# YOUR GOAL:
All records below should be repeated exactly, with the pictures left out.

# DATA LISTING:
────────────────────────────────────────

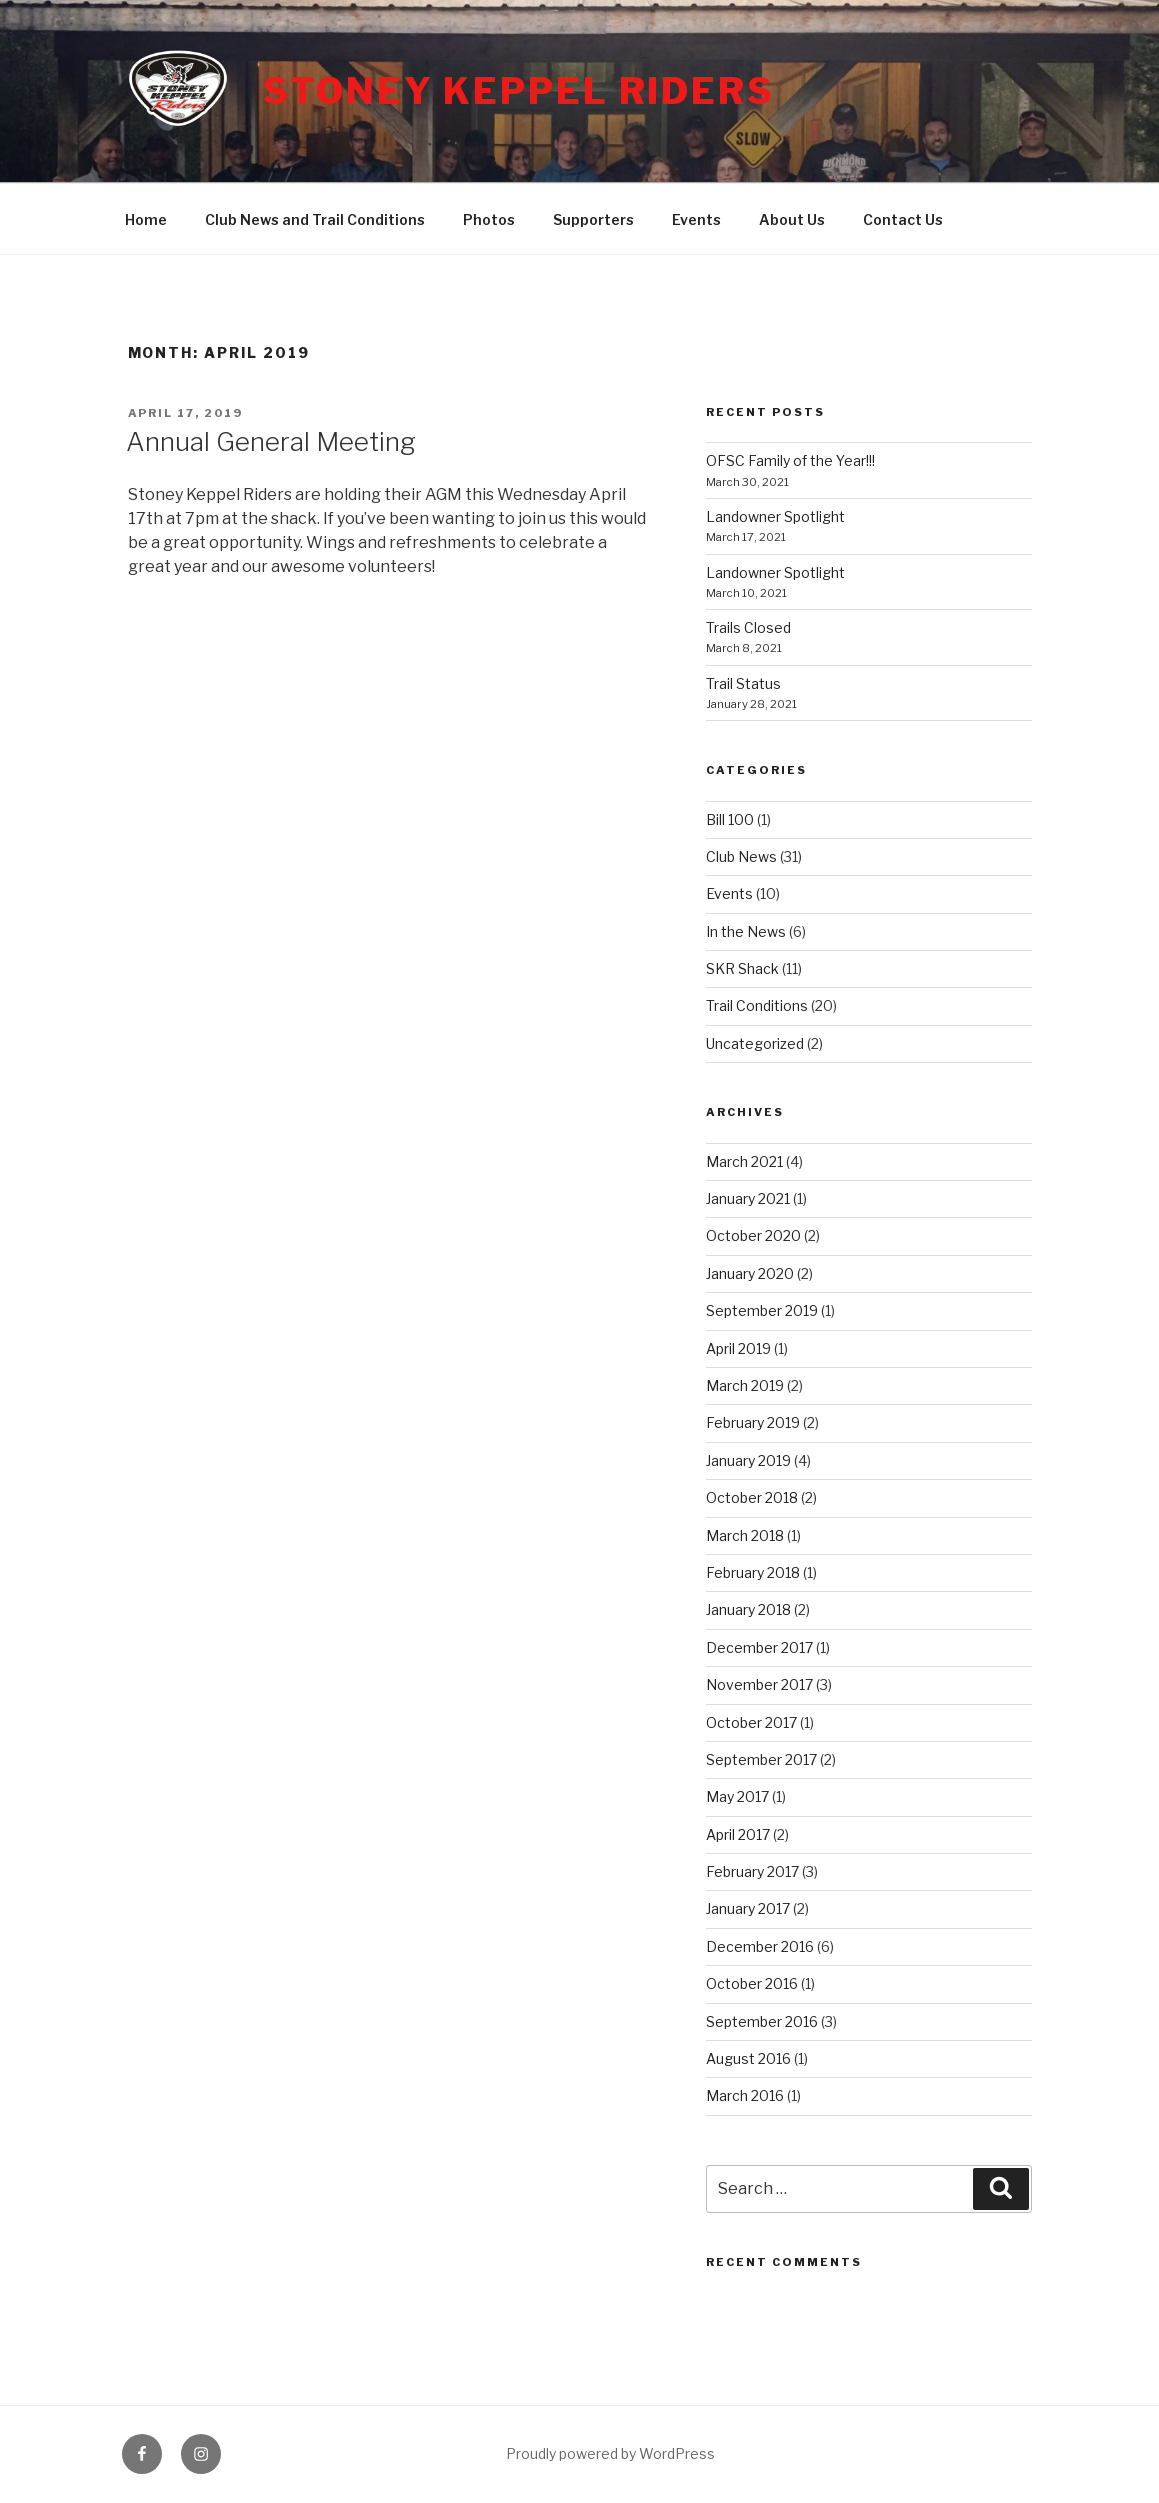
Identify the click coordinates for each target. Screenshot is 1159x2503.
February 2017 (752, 1871)
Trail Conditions (757, 1005)
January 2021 (748, 1198)
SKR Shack (742, 968)
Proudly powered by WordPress (610, 2453)
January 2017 (748, 1908)
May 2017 (737, 1796)
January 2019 (748, 1460)
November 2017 (759, 1684)
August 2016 (748, 2058)
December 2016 (760, 1946)
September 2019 (762, 1310)
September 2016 (762, 2021)
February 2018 (753, 1572)
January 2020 (750, 1273)
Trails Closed (748, 627)
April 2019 (738, 1348)
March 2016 (745, 2095)
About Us (792, 219)
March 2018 (745, 1535)
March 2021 (744, 1161)
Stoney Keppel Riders (519, 91)
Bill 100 (730, 819)
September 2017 (761, 1759)
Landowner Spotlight (775, 516)
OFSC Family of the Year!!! (790, 460)
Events (696, 219)
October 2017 (751, 1722)
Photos (489, 219)
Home (146, 219)
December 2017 (759, 1647)
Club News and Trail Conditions (315, 219)
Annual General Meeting (271, 441)
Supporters (593, 219)
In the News (746, 931)
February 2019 (753, 1422)
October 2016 (752, 1983)
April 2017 (738, 1834)
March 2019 (745, 1385)
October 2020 (753, 1235)
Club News (741, 856)
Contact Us (903, 219)
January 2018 (748, 1609)
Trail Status (743, 683)
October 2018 (752, 1497)
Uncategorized (755, 1043)
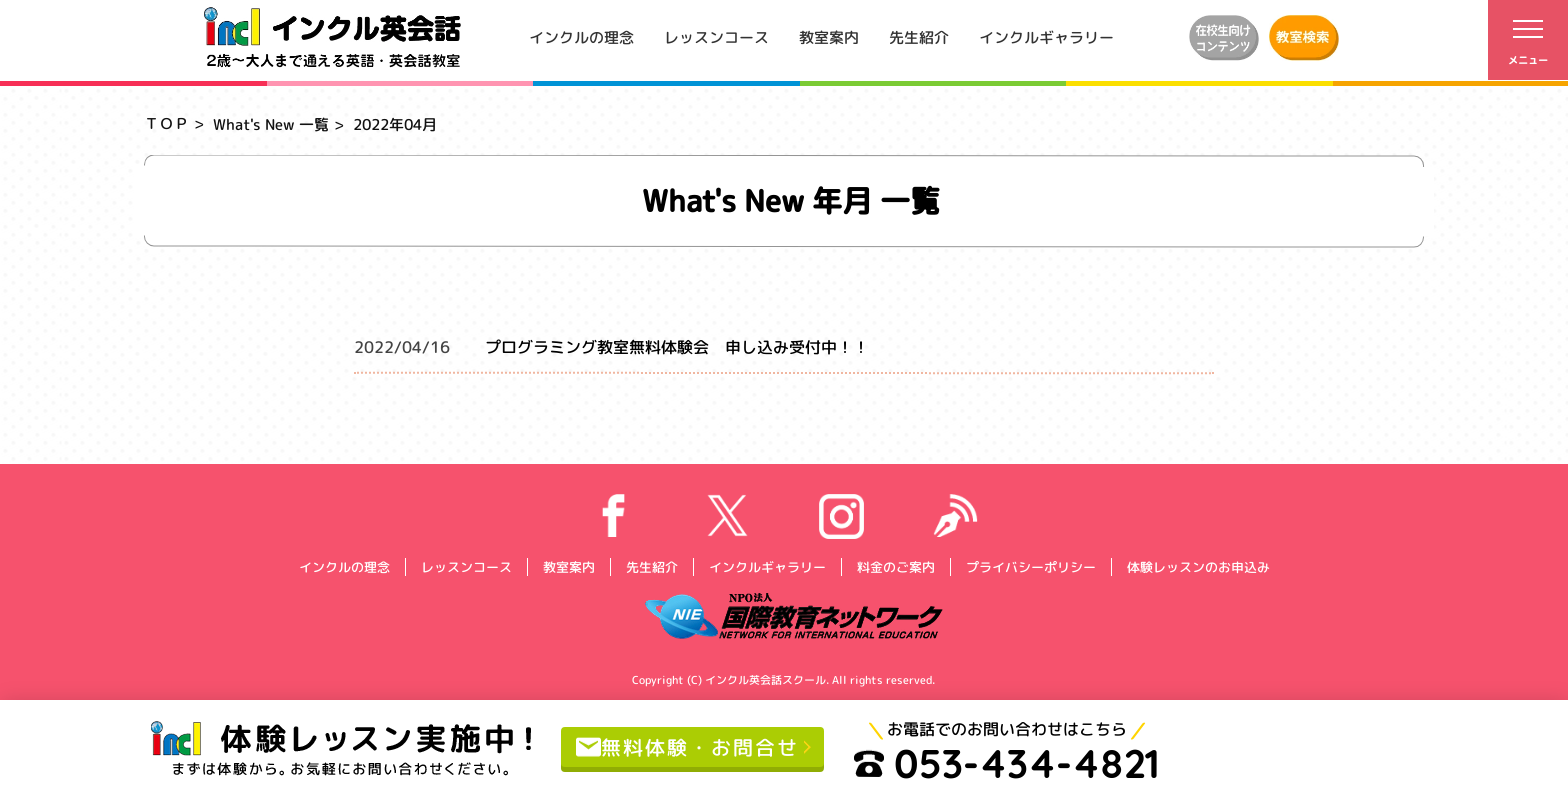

────────────────────────────────────────

# WORKED SOLUTION:
Identify the click coordinates for each target. Screenshot is 1159x2503.
February 2017 (752, 1871)
Trail Conditions (757, 1005)
January 2021 (748, 1198)
SKR Shack (742, 968)
Proudly powered by WordPress (610, 2453)
January 2017 (748, 1908)
May 2017 (737, 1796)
January 2019 (748, 1460)
November 2017 (759, 1684)
August 2016 (748, 2058)
December 2016 (760, 1946)
September 2019 (762, 1310)
September 2016 (762, 2021)
February 2018 (753, 1572)
January 2020 (750, 1273)
Trails Closed (748, 627)
April 2019 (738, 1348)
March 2016 (745, 2095)
About Us (792, 219)
March 2018 (745, 1535)
March 2021 (744, 1161)
Stoney Keppel Riders (519, 91)
Bill 100 (730, 819)
September 2017 (761, 1759)
Landowner Spotlight (775, 516)
OFSC Family of the Year!!! (790, 460)
Events (696, 219)
October 2017 (751, 1722)
Photos (489, 219)
Home (146, 219)
December 2017 (759, 1647)
Club News and Trail Conditions (315, 219)
Annual General Meeting (271, 441)
Supporters (593, 219)
In the News (746, 931)
February 2019 (753, 1422)
October 2016 (752, 1983)
April 2017 (738, 1834)
March 2019 (745, 1385)
October 2020 (753, 1235)
Club News (741, 856)
Contact Us (903, 219)
January 2018 (748, 1609)
Trail Status (743, 683)
October 2018 (752, 1497)
Uncategorized (755, 1043)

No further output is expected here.